Fashion Moda opened in the fall of 1978 and quickly became a nexus of the uptown and downtown scenes. Eins was a member of Colab (Collaborative Projects), the artist collective that understood where and how an exhibition was staged was as important as the work being shown. Its members included Tom Otterness, Kiki Smith, John Lurie, Eric Mitchell, Jane Dickson, and twin brothers Charlie Ahearn and John Ahearn. At the time, John Ahearn had been staying in FUN gallerist Patti Astor’s 10th Street apartment, where he happened upon a copy of Make-up for Film and Television on her bookshelf. “I was working on a monster movie so I started reading it, and it was all about life casting; how to make molds of people’s faces so you can make prosthetics; immediately I knew I wanted to experiment with this,” says Ahearn, who soon thereafter brought his talents to Fashion Moda.

The gallery boasted enormous plexiglass store front windows that created a theatrical effect, transforming the interior into a stage for living art. Crowds gathered to watch the scene, Eins’s face completely covered with white plaster but for two straws placed inside the nostrils so he could breathe. Ahearn imagined Eins as alien superstar, painting his face a lurid shade of lemon lime, eyes shrouded by the gentle hands of his assistant Hector, a neighborhood resident. The effect was electric, and Ahearn knew there and then, this was the place to be. He made two casts: one for the sitter and one for himself that was hung in the gallery for “South Bronx Hall of Fame,” an installation that steadily grew as 1979 progressed, culminating that fall as a closing party for the community.

Forty-five years later, this seminal body of work is being shown together again in Walton Ave & Friends at Salon 94 in New York. The exhibition brings together works by Ahearn and Rigoberto Torres, a neighborhood teen turned longtime collaborator, along with the Walton Avenue mural Back to School, that evokes the indomitable spirit of Old New York. Here is a world where anything was possible if you make it so; carpe diem, as the saying goes.

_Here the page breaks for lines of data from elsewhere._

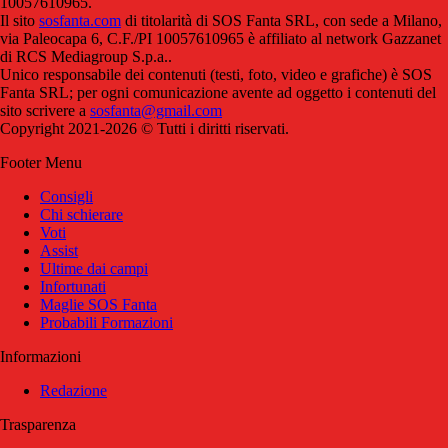
10057610965.
Il sito
sosfanta.com
di titolarità di SOS Fanta SRL, con sede a Milano,
via Paleocapa 6, C.F./PI 10057610965 è affiliato al network Gazzanet
di RCS Mediagroup S.p.a..
Unico responsabile dei contenuti (testi, foto, video e grafiche) è SOS
Fanta SRL; per ogni comunicazione avente ad oggetto i contenuti del
sito scrivere a
sosfanta@gmail.com
Copyright 2021-2026 © Tutti i diritti riservati.
Footer Menu
Consigli
Chi schierare
Voti
Assist
Ultime dai campi
Infortunati
Maglie SOS Fanta
Probabili Formazioni
Informazioni
Redazione
Trasparenza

It’s just what Bronx resident David Ortiz did when he walked through the doors of Fashion Moda back in 1979. “David was full of bravura and excitement; he talked a mile a minute, and he said, ‘I want to make the best cast that that you ever made right now,’” Ahearn remembers. “I had already experimented pouring the stuff in somebody’s mouth, and we decided to do that with David, to really make a sculpture out of it.” Ahearn imagined Ortiz on the Coney Island Cyclone, shirt collar blown open, his eyes rolling in ecstasy, mouth open wide mid-scream. It’s an image of pure, unbridled delight that ended up being a watershed moment in Ahearn’s life. Ortiz told his cousin, Rigoberto Torres, about the encounter. Hailing from Puerto Rico, Torres had moved with his family to the South Bronx in 1970 at the age of 10, only to be uprooted time and again as arson spread like wildfire across the neighborhood. As a teen, he began an apprenticeship at his uncle Raul Arce’s local factory, learning classical sculpture techniques and making Botanica statuettes.

After his cousin David described the scene at Fashion Moda, Torres headed over to check it out. “John did a cast on me, and then I started hang around as much as possible every day,” he remembers. “We used to spend all day working at Fashion Moda. After awhile, I decided to borrow some equipment and take it to my neighborhood, Walton Avenue, where I started to do casting of my friend Felix on a table in front of the building. That was the first time I did it on my own.” Inspired by Torres’s work outside Fashion Moda, Ahearn followed suit, setting up a studio on Walton Avenue the following year so they could continue to work together. Nearly half a century later, Ahearn and Torres remain collaborators and friends, their partnership at testament to the power of creativity, community, and the DIY ethos at the heart of New York.

Walton Ave & Friends is on view through August 16, at Salon 94 in New York.